Patriot visits a block print unit to get an insight into the life of a craftsman who has dedicated his life to the traditional art of block printing
More often than not, the stories that are widely discussed and spoken about in the fashion circuit around the world are that of revolutionary brands and how they came into existence. Fashion has always been an epitome of fantasy for most designers, however, the reality of the makers of garments in the third world countries like ours, is far from being fanciful.
Since the Rana Plaza tradegy, the month of April is devoted to spreading awareness amongst masses regarding the well-being of people who make their clothes. On the eve of the Fashion Revolution month, Patriot visits a block print unit in Faridabad that has been utilised by top designers in the country and by brands like Fabindia that are known for using indigenous Indian crafts.
The landmark one must keep in mind to reach Rajat Ole’s facility in Lakkarpur, is the Sai Baba Mandir. We reach his studio, which is a rather dingy place where his team of 15 printers are seen beating the fabric on the table, with blocks dipped in colour that leave behind an imprint.
The craft of block printing, which was borrowed from China, has found its own ground in India after being practiced by artisans for more than 900 years. Ole first came across block printing when he left his family behind and chose to live with a ‘Cheepa’ family in Madhya Pradesh.
The death of his parents made him lose interest in academics and the will to continue living with his brother, who was working in the Indian Army at that time and was supporting Ole’s education in Rishikesh. And a day came when he decided to leave his brother’s house and live a life on his own terms. After changing many trains around north India, he reached Ujjain where he started working as an apprentice with a Hindu family of block printers.
“I was always more interested in creative arts, so it was natural for me to be fascinated by block printing”, adds Ole.
Circumstances led him to move with his Guru’s family to Delhi in 1980. They settled in Gandhi Nagar where most of the printing and dying for the local market used to take place. After learning the craft and its trade to his heart’s fulfillment, he decided to go solo and live by himself. Working for several years under various people, he started employing other craftsmen around 20 years ago.
Rajat suggests that one of the emerging markets, when export came to India, was that of block printing. “It is only now that India has a huge domestic market so much so that we are not able to fulfill the demand. Export had a huge demand earlier, which was difficult to meet using block printing alone. That also led us to switch to screen printing to maintain bulk orders and deadlines.”
He tells us the story of Ajrak, a technique of block printing practiced by craftsmen in Gujarat. It is a craft that was started by a family and was supposed to remain with it. “Many craftsmen took their skill and knowledge of the craft with them just to keep the tradition within the family.” However, with the help of their apprentices and subordinates, many things are known to the current generation of craftsmen.
He believes in the immense scope of craft in India. “I am still learning, despite having done this for more than 40 years. Our learning still seems incomplete. Everyday is a new day and we make something new. We can never think that we know everything,” adds Rajat.

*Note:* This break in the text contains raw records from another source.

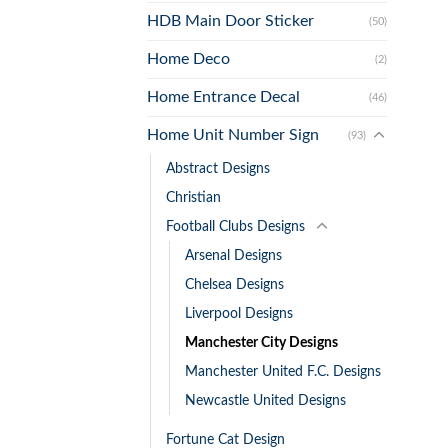
HDB Main Door Sticker
(50)
Home Deco
(2)
Home Entrance Decal
(46)
Home Unit Number Sign
(93)
Abstract Designs
Christian
Football Clubs Designs
Arsenal Designs
Chelsea Designs
Liverpool Designs
Manchester City Designs
Manchester United F.C. Designs
Newcastle United Designs
Fortune Cat Design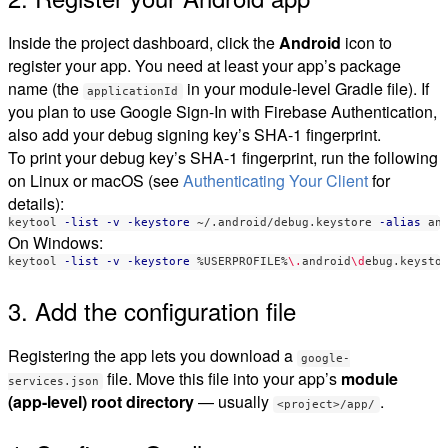
Inside the project dashboard, click the
Android
icon to
register your app. You need at least your app’s package
name (the
in your module-level Gradle file). If
applicationId
you plan to use Google Sign-In with Firebase Authentication,
also add your debug signing key’s SHA-1 fingerprint.
To print your debug key’s SHA-1 fingerprint, run the following
on Linux or macOS (see
Authenticating Your Client
for
details):
keytool 
-list
-v
-keystore
 ~/.android/debug.keystore 
-alias
 an
On Windows:
keytool 
-list
-v
-keystore
 %USERPROFILE%
\.
android
\d
ebug.keysto
3. Add the configuration file
Registering the app lets you download a
google-
file. Move this file into your app’s
module
services.json
(app-level) root directory
— usually
.
<project>/app/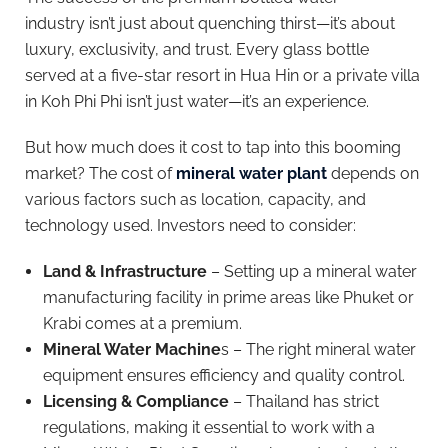
industry isn’t just about quenching thirst—it’s about
luxury, exclusivity, and trust. Every glass bottle
served at a five-star resort in Hua Hin or a private villa
in Koh Phi Phi isn’t just water—it’s an experience.
But how much does it cost to tap into this booming
market? The cost of
mineral water plant
depends on
various factors such as location, capacity, and
technology used. Investors need to consider:
Land & Infrastructure
– Setting up a mineral water
manufacturing facility in prime areas like Phuket or
Krabi comes at a premium.
Mineral Water Machine
s – The right mineral water
equipment ensures efficiency and quality control.
Licensing & Compliance
– Thailand has strict
regulations, making it essential to work with a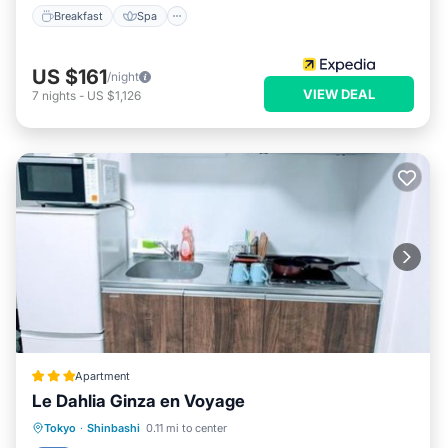
Breakfast
Spa
US $161
/night
VIEW DEAL
7
nights
-
US $1,126
Apartment
Le Dahlia Ginza en Voyage
Air Conditioner
Internet
Tokyo
·
Shinbashi
0.11 mi to center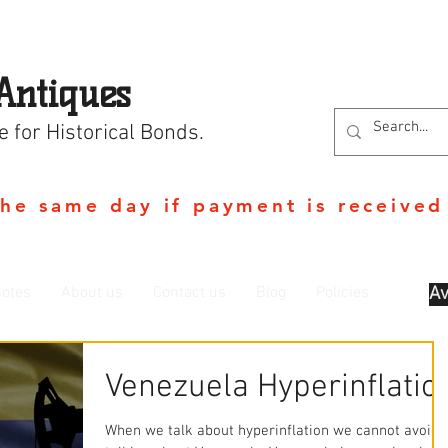
Antiques
e for Historical Bonds.
the same day if payment is received
otes
About us
Contact us
Blog
Policies
Av
Venezuela Hyperinflatio
When we talk about hyperinflation we cannot avoid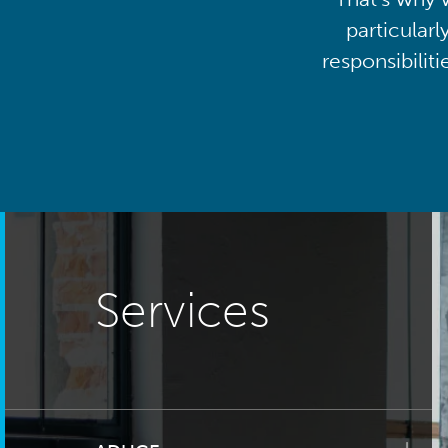
particularl
responsibilit
Services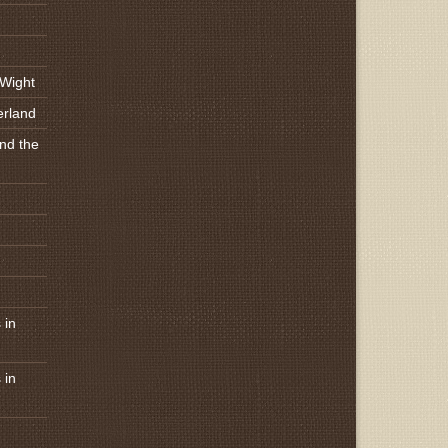
 Wight
erland
nd the
 in
 in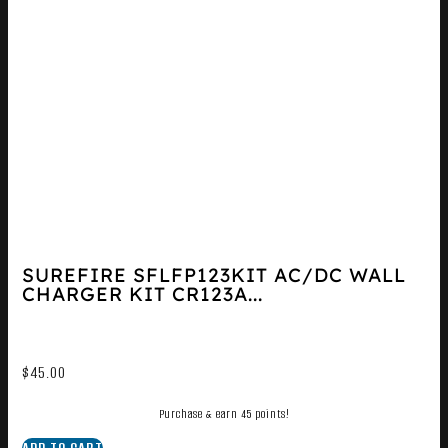
SUREFIRE SFLFP123KIT AC/DC WALL
CHARGER KIT CR123A...
$
45.00
Purchase & earn 45 points!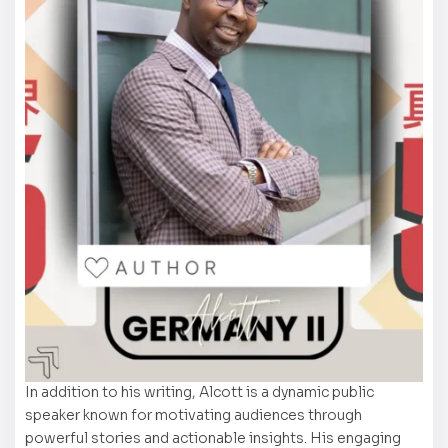
In addition to his writing, Alcott is a dynamic public
speaker known for motivating audiences through
powerful stories and actionable insights. His engaging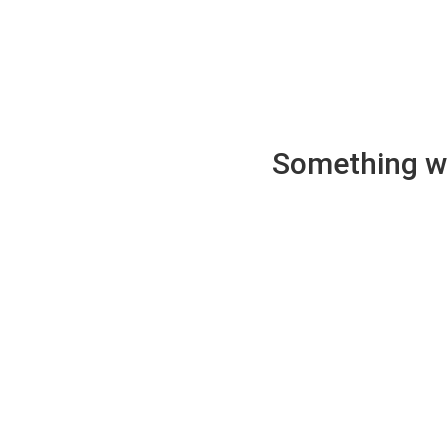
Something wen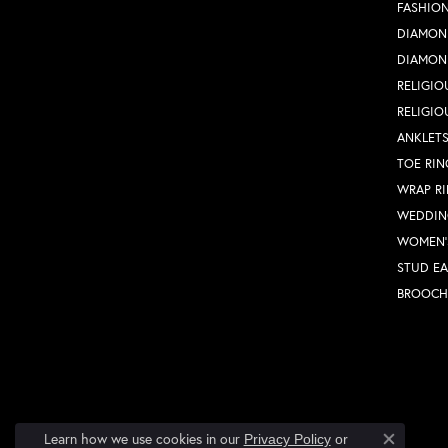
FASHION
DIAMON
DIAMON
RELIGIO
RELIGIO
ANKLET
TOE RIN
WRAP R
WEDDIN
WOMEN'
STUD EA
BROOCH
Learn how we use cookies in our
Privacy Policy
or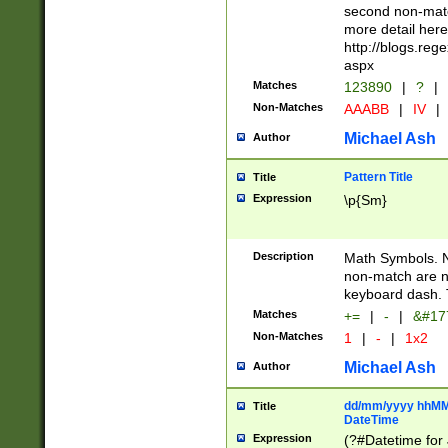
second non-match
more detail here
http://blogs.re
aspx
Matches
123890
|
?
|
Non-Matches
AAABB
|
IV
|
Michael Ash
Author
Pattern Title
Title
Expression
\p{Sm}
Description
Math Symbols. 
non-match are n
keyboard dash. 
Matches
+=
|
-
|
&#177
Non-Matches
1
|
-
|
1x2
Michael Ash
Author
dd/mm/yyyy hhMMs
Title
DateTime
Expression
(?#Datetime for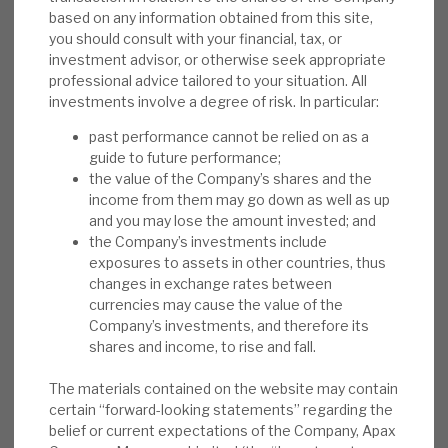
discount absolutely and relatively
based on any information obtained from this site,
you should consult with your financial, tax, or
anomalous.
investment advisor, or otherwise seek appropriate
professional advice tailored to your situation. All
Risks:
Sentiment to costs, the cycle,
investments involve a degree of risk. In particular:
valuation and over-commitment are sector
issues. Residual positions in highly rated
past performance cannot be relied on as a
guide to future performance;
stocks, following 2020-21 IPOs, saw
the value of the Company’s shares and the
exposures to underperforming 2022 names,
income from them may go down as well as up
recognising that value was extracted on the
and you may lose the amount invested; and
IPOs. The Derived Investments portfolio
the Company’s investments include
exposures to assets in other countries, thus
generates income towards dividends, and
changes in exchange rates between
has liquidity/capital benefits, but
currencies may cause the value of the
complicates the story.
Company’s investments, and therefore its
shares and income, to rise and fall.
Investment summary:
Apax has delivered
market-beating returns by selecting
The materials contained on the website may contain
certain “forward-looking statements” regarding the
businesses that it can transform post-
belief or current expectations of the Company, Apax
acquisition. Buying these companies at a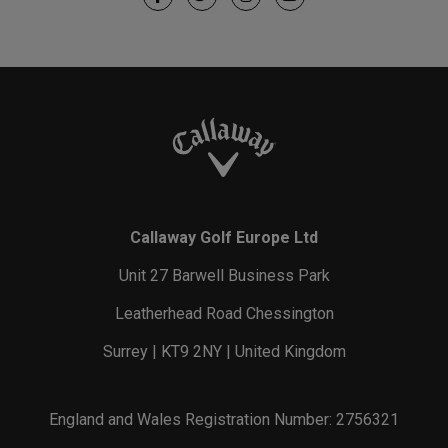
Callaway Golf Europe Ltd
Unit 27 Barwell Business Park
Leatherhead Road Chessington
Surrey | KT9 2NY | United Kingdom
England and Wales Registration Number: 2756321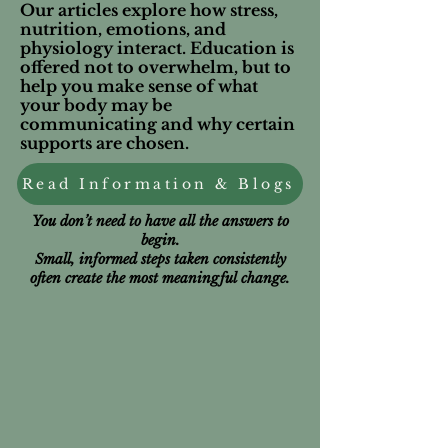
Our articles explore how stress,
nutrition, emotions, and
physiology interact. Education is
offered not to overwhelm, but to
help you make sense of what
your body may be
communicating and why certain
supports are chosen.
Read Information & Blogs
You don’t need to have all the answers to
begin.
Small, informed steps taken consistently
often create the most meaningful change.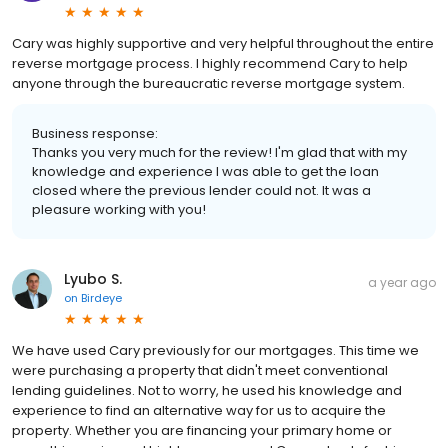
Cary was highly supportive and very helpful throughout the entire
reverse mortgage process. I highly recommend Cary to help
anyone through the bureaucratic reverse mortgage system.
Business response:
Thanks you very much for the review! I'm glad that with my
knowledge and experience I was able to get the loan
closed where the previous lender could not. It was a
pleasure working with you!
Lyubo S.
a year ago
on
Birdeye
We have used Cary previously for our mortgages. This time we
were purchasing a property that didn't meet conventional
lending guidelines. Not to worry, he used his knowledge and
experience to find an alternative way for us to acquire the
property. Whether you are financing your primary home or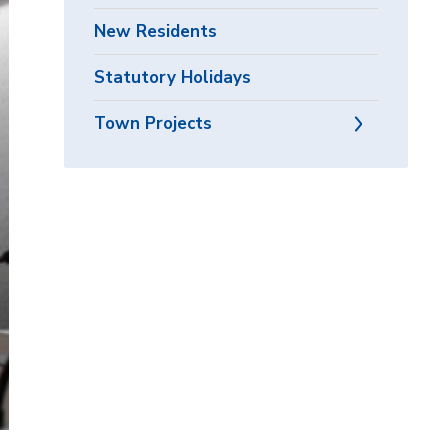
New Residents
Statutory Holidays
Town Projects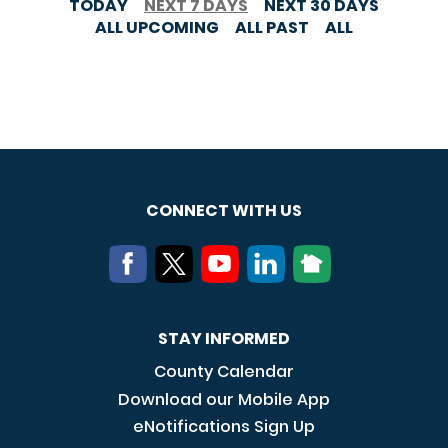
TODAY
NEXT 7 DAYS
NEXT 30 DAYS
ALL UPCOMING
ALL PAST
ALL
CONNECT WITH US
STAY INFORMED
County Calendar
Download our Mobile App
eNotifications Sign Up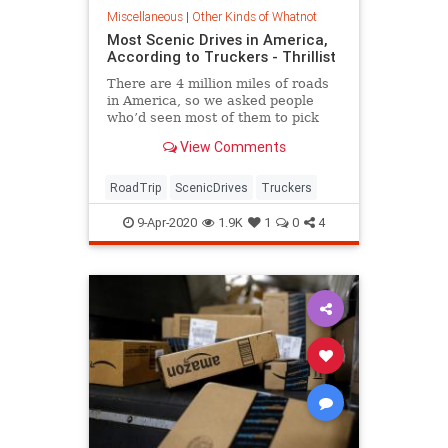
Miscellaneous
|
Other Kinds of Whatnot
Most Scenic Drives in America,
According to Truckers - Thrillist
There are 4 million miles of roads
in America, so we asked people
who’d seen most of them to pick
their most stunning pieces of road
View Comments
in...
RoadTrip
ScenicDrives
Truckers
9-Apr-2020
1.9K
1
0
4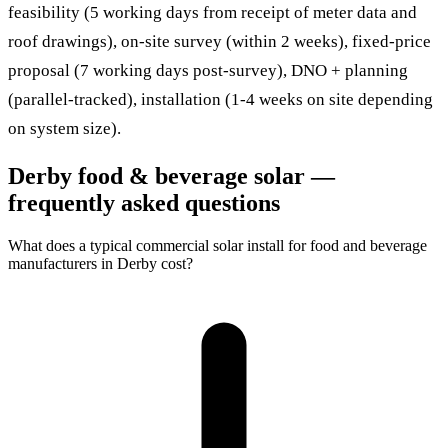
feasibility (5 working days from receipt of meter data and
roof drawings), on-site survey (within 2 weeks), fixed-price
proposal (7 working days post-survey), DNO + planning
(parallel-tracked), installation (1-4 weeks on site depending
on system size).
Derby food & beverage solar —
frequently asked questions
What does a typical commercial solar install for food and beverage
manufacturers in Derby cost?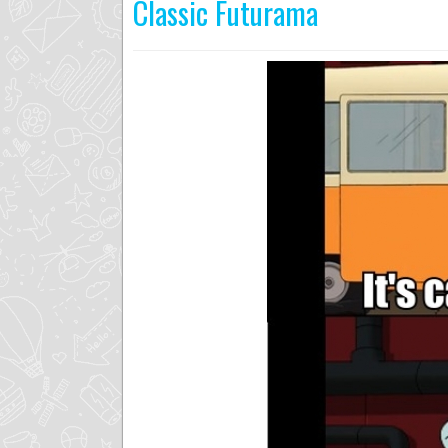
Classic Futurama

He is happy that a larger community is now devoted towards art and craft. According to him, nothing is complete without design. Even if it’s a cup or a bed sheet or a clock.
Fabindia — being on of their major clients — introduce the printing studio with their mood board of the season, according to which Rajat and his team develop designs for them. Once it gets approved, they go on to produce various colours in different quantities as asked by Fabindia. Blocks are carved out in Khijrabad in Delhi or Philakhawa in Uttar Pradesh. The people in Philakhawa are more punctual, adds Ole.
All these years, Ole has lived a modest life and has put all his efforts and resources into his work. He lives in Delhi with his wife and daughter. His studio space is a testimony to all the years he and his team of karigars (workers) have put into block printing. His collection of blocks from his early years stacked in a corner and the shy old man in a block printed cotton lungi, who has been with him for the longest time, are a testimony to his years of practice.
Rajat has worked with brands like Abraham and Thakore, Rajesh Pratap, Namrata Joshipura, Vrissa, Neeru Kumar and most recently, Good Earth, for which he experimented with real silver as a colour in the print. Although, his favourite remain Rajesh Pratap and Namrata Joshipura, as they would seek his advice while making design decisions. “They are the ones who work closely with the karigars. They believe in us and listen to our feedback. They value everyone irrespective of how important a person is to them,” he says.
As a vendor, he ensures that a design made for a specific client doesn’t get copied. “I have a system here from the very beginning — I don’t mix designs which are unique to different people we work with. It is key to retain the trust of our clients,” he adds.
Anjali, a designer who works in-house gives us a tour of the studio and introduces us to Sayeed, a craftsman who is working overtime for some extra money. She describes the structure of the colour vessel that keeps the pigment intact. After having gained experiences in product development and merchandising, she recently joined Rajat’s studio to get a flavour of the local craft.
Being a man of action, moving forward is part of Ole’s plan. Currently, he is developing budgets for stitched merchandise with Anjali’s design inputs. “We are planning and we will definitely do it,” he concludes.